• EXERCISE DETAILS: Instruction for the data below: set down exactly the lines from the line with "at prior energy" to the line with "taking actions to improve energy efficiency.", inclusive, and no others.

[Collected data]

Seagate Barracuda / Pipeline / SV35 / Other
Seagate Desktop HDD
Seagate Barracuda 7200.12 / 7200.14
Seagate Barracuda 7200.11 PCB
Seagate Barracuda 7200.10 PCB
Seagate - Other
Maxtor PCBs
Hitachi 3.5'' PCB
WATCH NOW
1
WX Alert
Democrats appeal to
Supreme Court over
==
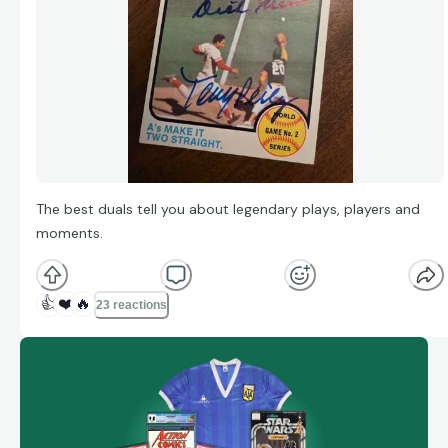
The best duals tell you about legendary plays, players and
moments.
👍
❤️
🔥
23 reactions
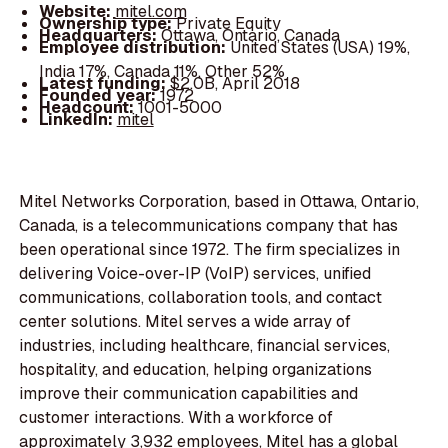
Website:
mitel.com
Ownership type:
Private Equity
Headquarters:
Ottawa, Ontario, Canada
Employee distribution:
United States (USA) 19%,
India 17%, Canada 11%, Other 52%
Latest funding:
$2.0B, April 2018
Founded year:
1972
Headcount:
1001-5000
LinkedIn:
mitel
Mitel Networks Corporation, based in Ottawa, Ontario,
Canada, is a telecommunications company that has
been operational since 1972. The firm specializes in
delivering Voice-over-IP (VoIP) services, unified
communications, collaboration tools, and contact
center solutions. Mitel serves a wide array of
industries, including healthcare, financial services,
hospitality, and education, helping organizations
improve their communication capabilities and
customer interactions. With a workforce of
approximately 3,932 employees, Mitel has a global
...
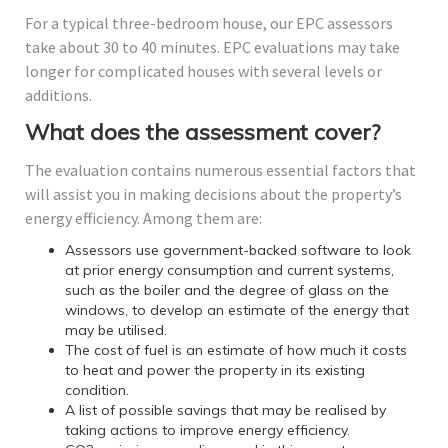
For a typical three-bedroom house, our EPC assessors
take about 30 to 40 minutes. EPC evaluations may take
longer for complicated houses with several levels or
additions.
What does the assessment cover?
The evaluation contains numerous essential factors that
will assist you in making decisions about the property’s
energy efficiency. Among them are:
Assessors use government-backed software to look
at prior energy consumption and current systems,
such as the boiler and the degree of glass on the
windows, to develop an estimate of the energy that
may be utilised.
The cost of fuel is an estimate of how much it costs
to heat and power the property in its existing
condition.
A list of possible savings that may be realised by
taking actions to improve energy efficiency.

• SOLUTION FOR THIS PROBLEM:
at prior energy consumption and current systems,
such as the boiler and the degree of glass on the
windows, to develop an estimate of the energy that
may be utilised.
The cost of fuel is an estimate of how much it costs
to heat and power the property in its existing
condition.
A list of possible savings that may be realised by
taking actions to improve energy efficiency.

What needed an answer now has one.